__RECORDS SHOWN__:
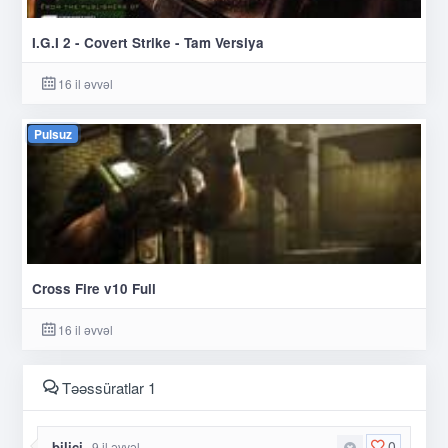
I.G.I 2 - Covert Strike - Tam Versiya
16 il əvvəl
Pulsuz
Cross Fire v10 Full
16 il əvvəl
Təəssüratlar 1
0
bilici
9 il əvvəl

__WHAT IS BEING ASKED__: Give the listing again exactly, excluding pictures.

__TASK RESULT__:
I.G.I 2 - Covert Strike - Tam Versiya
16 il əvvəl
Pulsuz
Cross Fire v10 Full
16 il əvvəl
Təəssüratlar 1
0
bilici
9 il əvvəl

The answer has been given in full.